Aim of the exercise: State how many lines in the entries below hold the string "which", and give nothing besides that number.

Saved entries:
________________

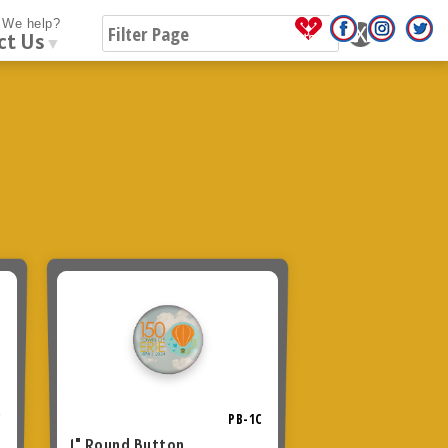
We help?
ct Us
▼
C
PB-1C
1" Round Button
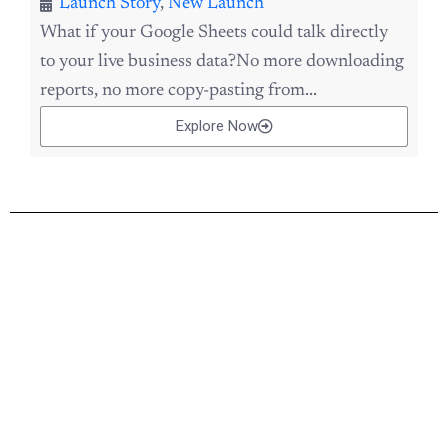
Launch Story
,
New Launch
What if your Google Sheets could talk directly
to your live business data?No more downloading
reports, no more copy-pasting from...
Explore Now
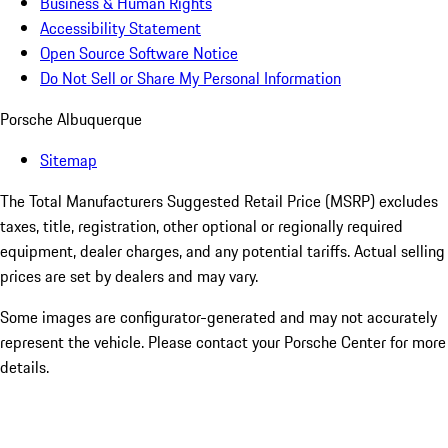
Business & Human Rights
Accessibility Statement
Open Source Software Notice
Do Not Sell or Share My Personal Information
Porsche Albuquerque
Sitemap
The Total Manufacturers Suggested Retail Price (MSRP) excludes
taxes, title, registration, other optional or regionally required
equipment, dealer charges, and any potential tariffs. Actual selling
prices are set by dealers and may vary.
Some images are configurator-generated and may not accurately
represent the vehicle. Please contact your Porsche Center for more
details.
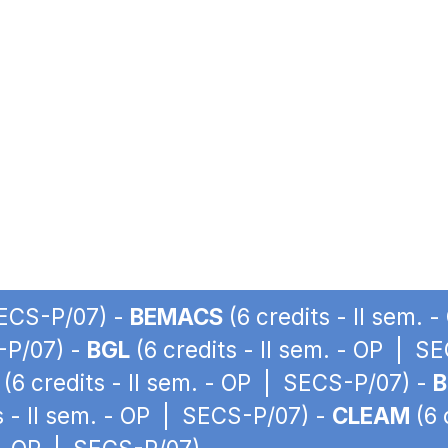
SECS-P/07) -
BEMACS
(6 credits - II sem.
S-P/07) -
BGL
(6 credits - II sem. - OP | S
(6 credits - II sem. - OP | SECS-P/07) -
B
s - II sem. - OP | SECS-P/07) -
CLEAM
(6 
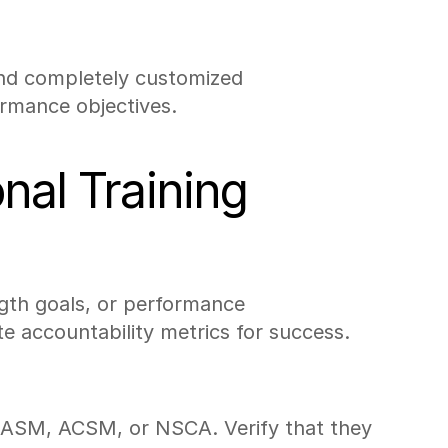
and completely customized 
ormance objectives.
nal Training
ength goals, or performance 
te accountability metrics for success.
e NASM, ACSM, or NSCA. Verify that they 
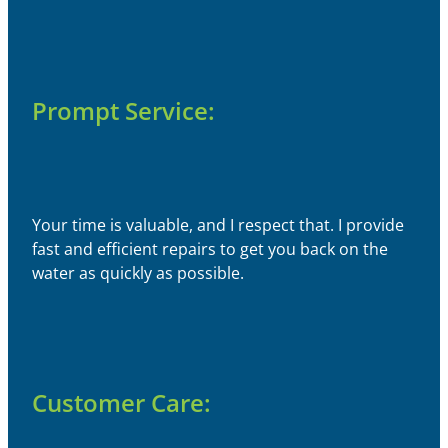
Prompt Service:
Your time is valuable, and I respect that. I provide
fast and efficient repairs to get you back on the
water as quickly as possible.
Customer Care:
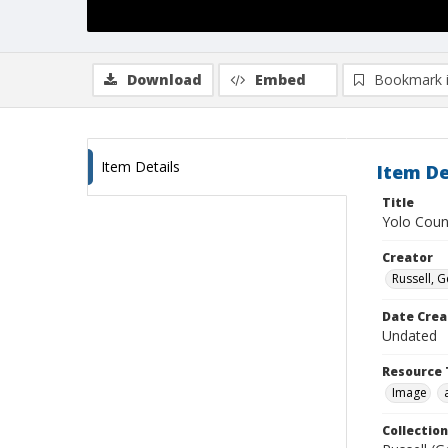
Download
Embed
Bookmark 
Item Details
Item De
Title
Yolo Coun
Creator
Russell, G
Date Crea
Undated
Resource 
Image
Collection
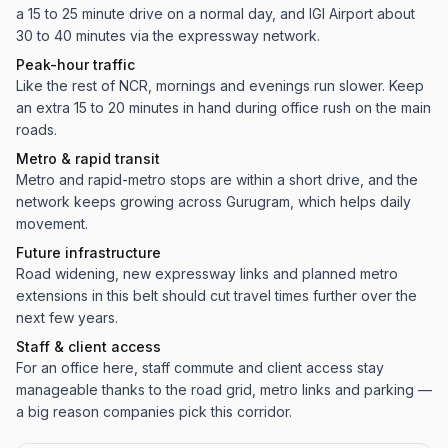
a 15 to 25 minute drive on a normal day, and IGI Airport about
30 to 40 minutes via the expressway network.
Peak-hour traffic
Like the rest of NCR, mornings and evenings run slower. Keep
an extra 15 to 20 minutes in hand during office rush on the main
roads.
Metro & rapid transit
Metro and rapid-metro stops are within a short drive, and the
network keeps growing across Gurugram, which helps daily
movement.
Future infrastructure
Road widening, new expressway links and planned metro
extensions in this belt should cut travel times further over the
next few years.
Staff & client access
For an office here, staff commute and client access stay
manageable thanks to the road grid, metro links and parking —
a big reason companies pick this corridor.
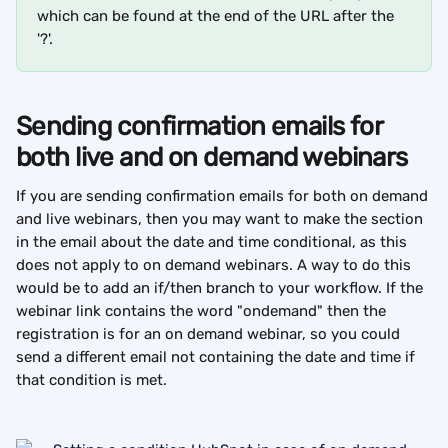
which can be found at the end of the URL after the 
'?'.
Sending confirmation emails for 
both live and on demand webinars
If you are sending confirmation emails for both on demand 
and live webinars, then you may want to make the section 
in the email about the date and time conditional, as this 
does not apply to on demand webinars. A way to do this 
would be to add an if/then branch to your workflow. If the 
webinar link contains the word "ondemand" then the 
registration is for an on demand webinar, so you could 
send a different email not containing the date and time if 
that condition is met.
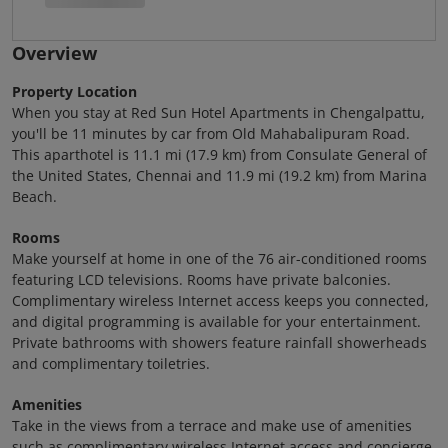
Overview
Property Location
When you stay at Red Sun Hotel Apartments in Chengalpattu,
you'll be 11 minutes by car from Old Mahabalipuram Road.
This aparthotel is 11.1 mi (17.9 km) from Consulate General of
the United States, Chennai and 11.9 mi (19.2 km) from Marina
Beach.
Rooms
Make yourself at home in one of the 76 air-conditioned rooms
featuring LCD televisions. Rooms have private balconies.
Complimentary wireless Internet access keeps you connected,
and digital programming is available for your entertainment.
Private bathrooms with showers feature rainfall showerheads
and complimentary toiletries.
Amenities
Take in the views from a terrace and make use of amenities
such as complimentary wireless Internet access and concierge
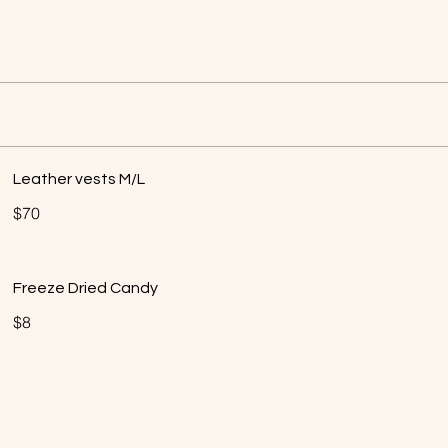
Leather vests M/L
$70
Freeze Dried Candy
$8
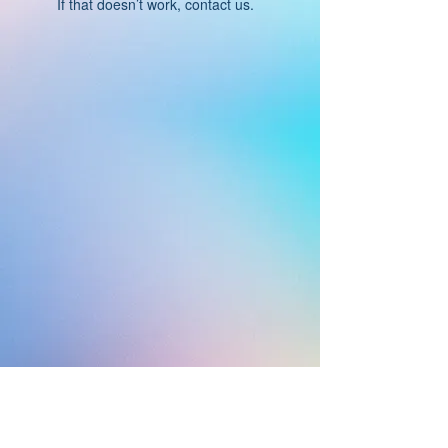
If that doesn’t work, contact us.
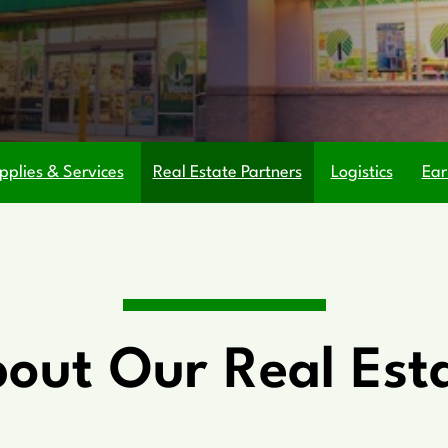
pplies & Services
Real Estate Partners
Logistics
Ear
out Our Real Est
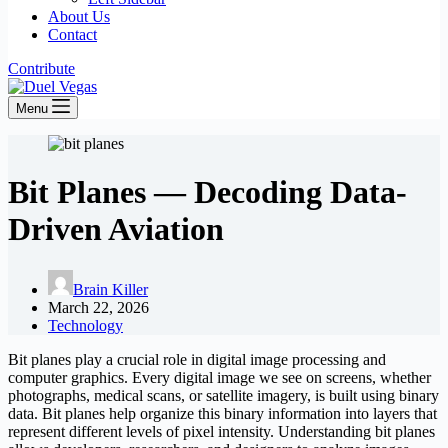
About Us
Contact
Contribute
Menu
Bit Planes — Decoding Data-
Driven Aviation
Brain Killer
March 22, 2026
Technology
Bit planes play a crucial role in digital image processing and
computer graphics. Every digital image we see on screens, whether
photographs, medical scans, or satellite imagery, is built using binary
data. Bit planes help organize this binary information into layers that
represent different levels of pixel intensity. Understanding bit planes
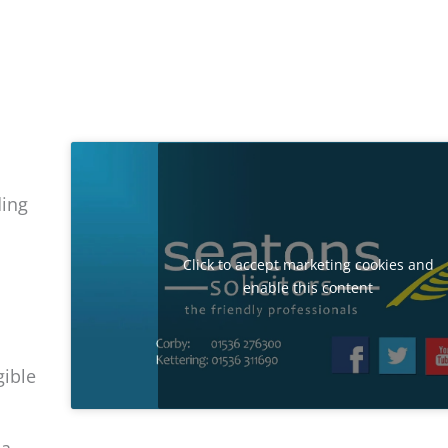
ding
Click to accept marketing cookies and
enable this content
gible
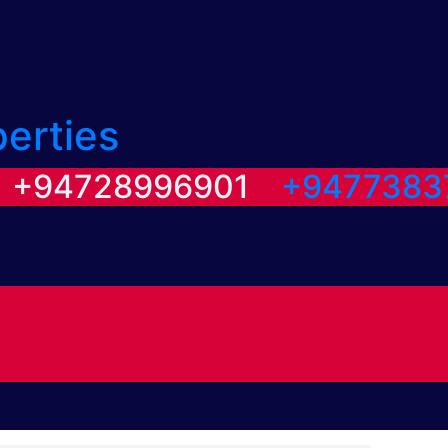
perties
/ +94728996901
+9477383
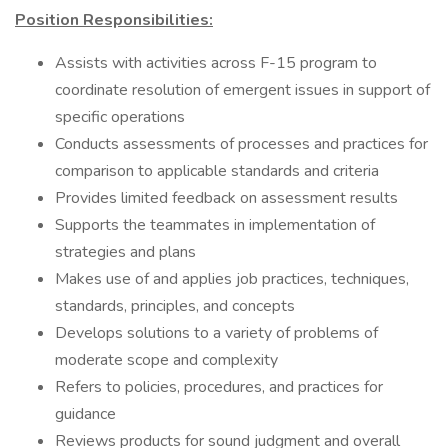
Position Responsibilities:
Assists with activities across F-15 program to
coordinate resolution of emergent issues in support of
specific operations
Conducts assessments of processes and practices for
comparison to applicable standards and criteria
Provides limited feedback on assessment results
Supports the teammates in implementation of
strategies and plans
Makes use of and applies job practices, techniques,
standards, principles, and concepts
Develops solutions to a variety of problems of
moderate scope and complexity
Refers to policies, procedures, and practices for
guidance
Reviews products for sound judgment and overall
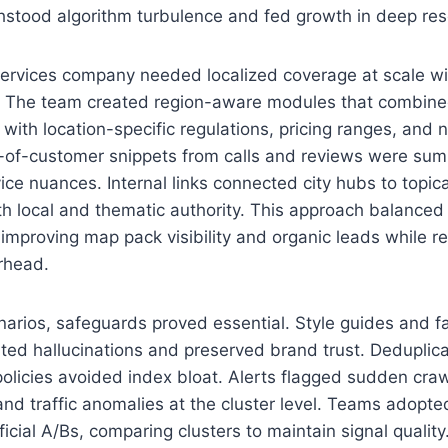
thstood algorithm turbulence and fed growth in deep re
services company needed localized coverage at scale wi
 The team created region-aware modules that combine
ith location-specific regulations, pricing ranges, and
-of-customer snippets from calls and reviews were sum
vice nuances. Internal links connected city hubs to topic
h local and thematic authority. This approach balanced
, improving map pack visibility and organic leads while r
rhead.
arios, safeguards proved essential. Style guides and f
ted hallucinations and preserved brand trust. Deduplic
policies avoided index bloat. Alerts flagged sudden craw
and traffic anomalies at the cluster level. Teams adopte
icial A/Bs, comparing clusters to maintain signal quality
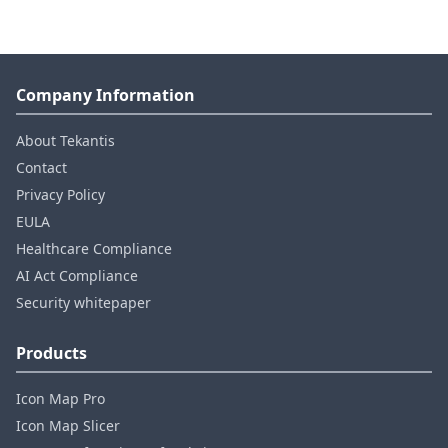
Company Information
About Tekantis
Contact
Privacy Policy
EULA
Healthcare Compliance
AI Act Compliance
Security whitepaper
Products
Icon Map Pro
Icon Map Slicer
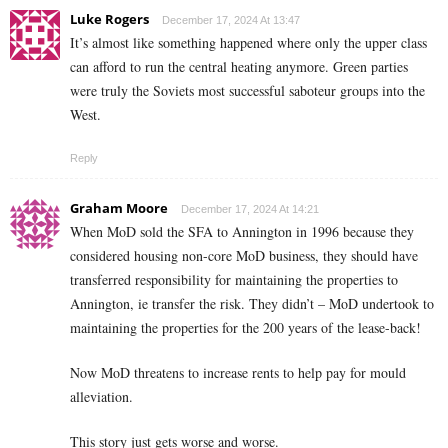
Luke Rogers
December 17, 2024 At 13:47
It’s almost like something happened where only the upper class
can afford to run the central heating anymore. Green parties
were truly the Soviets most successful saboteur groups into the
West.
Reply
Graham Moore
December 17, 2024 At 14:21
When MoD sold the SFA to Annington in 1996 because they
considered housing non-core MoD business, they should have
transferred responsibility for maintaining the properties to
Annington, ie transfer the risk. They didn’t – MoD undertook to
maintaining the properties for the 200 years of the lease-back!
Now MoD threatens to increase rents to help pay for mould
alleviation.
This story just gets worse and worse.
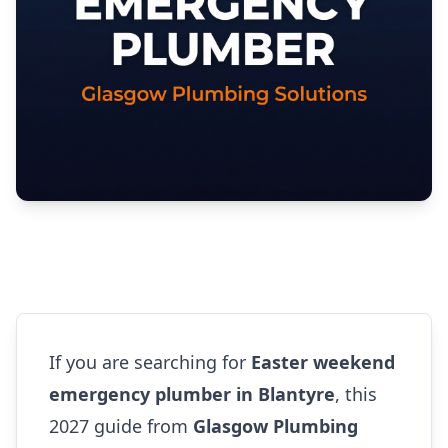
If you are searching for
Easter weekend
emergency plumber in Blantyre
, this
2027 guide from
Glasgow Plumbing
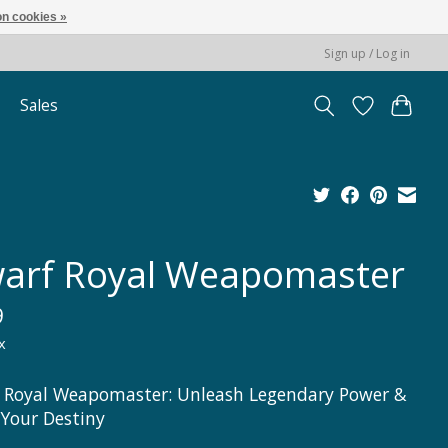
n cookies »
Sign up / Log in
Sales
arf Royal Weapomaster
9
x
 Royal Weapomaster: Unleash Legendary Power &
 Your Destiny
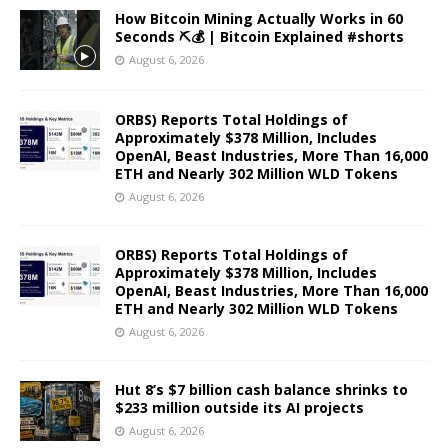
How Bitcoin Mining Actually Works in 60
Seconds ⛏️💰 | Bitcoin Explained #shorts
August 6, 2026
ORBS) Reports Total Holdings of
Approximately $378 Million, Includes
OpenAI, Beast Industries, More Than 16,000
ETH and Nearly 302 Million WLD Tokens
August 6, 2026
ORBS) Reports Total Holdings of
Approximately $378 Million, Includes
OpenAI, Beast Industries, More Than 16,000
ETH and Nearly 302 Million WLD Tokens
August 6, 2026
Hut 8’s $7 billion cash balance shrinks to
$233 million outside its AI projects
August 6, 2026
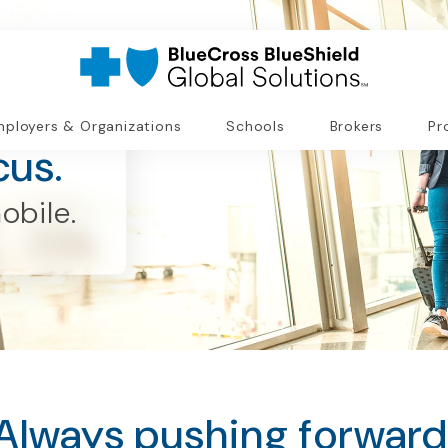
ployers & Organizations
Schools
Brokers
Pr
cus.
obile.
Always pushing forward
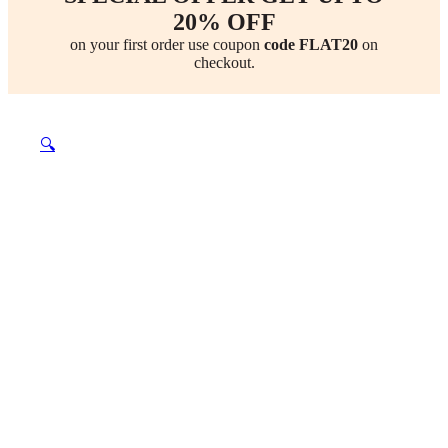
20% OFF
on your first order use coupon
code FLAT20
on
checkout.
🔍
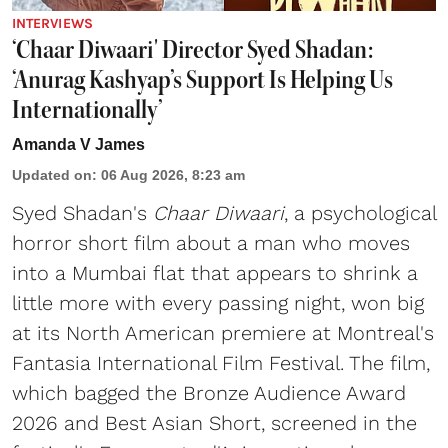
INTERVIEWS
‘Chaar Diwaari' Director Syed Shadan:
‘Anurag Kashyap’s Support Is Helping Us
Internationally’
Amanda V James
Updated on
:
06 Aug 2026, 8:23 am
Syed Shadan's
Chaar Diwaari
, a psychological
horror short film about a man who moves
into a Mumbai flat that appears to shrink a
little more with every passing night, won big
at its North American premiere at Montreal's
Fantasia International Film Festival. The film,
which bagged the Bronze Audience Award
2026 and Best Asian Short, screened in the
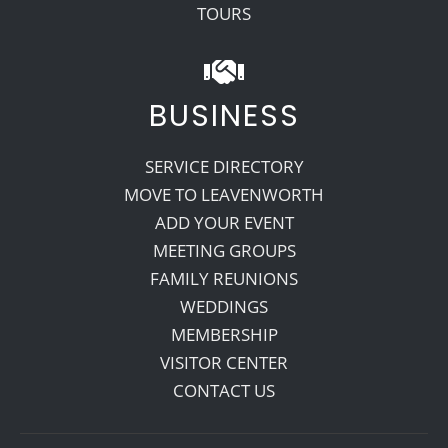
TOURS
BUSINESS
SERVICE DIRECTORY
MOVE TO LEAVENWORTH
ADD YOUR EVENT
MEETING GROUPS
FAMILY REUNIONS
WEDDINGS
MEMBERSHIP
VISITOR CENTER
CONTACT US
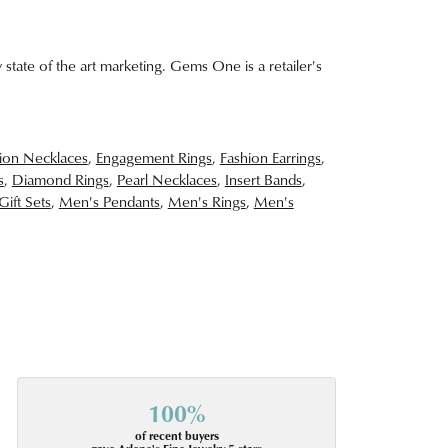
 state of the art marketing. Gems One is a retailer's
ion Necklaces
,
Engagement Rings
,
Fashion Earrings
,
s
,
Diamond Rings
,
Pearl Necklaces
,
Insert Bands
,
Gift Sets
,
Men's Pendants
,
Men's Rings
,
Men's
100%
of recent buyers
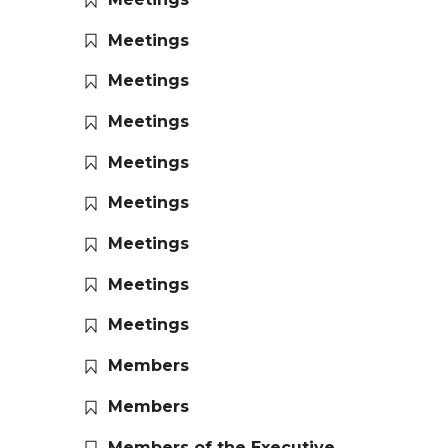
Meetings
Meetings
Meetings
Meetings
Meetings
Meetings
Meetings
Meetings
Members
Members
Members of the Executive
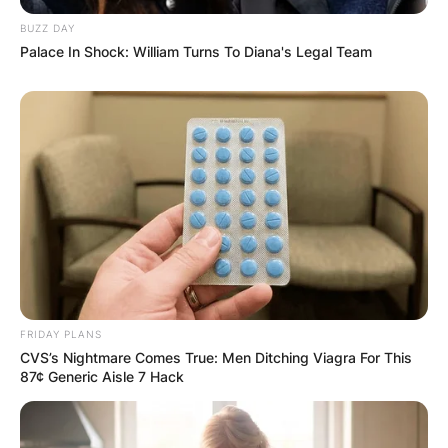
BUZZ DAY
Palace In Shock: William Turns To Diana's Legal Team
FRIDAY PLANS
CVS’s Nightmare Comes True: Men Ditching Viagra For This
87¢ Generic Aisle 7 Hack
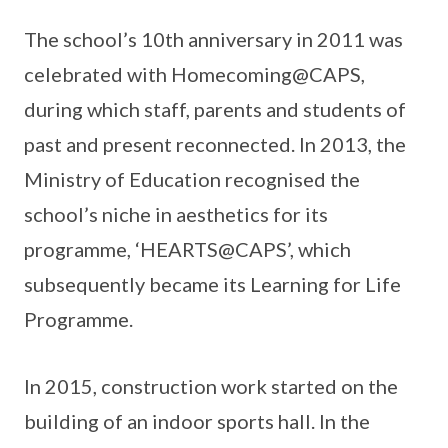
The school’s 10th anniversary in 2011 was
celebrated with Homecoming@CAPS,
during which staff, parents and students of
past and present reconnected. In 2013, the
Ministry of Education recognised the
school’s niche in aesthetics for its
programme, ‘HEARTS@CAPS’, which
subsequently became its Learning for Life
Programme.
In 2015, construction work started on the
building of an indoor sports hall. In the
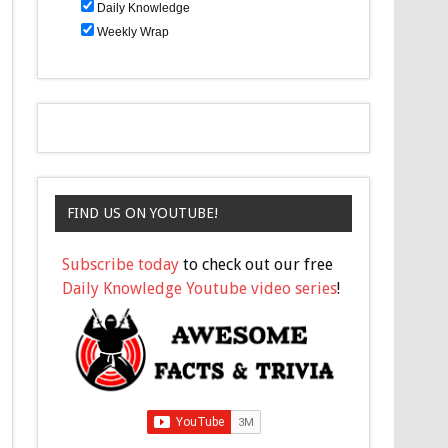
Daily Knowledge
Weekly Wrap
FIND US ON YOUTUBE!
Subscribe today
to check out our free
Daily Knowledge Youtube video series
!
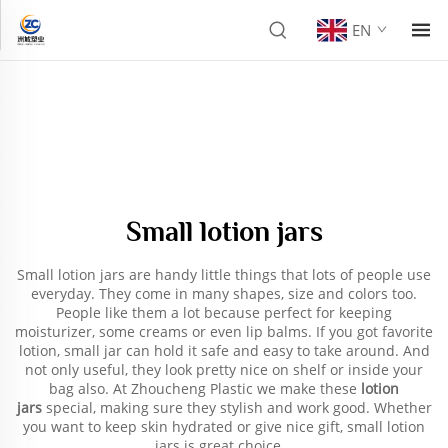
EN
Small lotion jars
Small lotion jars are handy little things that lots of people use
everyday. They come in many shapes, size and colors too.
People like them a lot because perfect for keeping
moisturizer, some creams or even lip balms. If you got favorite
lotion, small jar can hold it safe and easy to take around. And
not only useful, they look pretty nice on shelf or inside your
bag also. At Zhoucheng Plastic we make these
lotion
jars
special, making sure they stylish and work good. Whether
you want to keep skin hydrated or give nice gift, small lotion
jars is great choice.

________________

Response: 5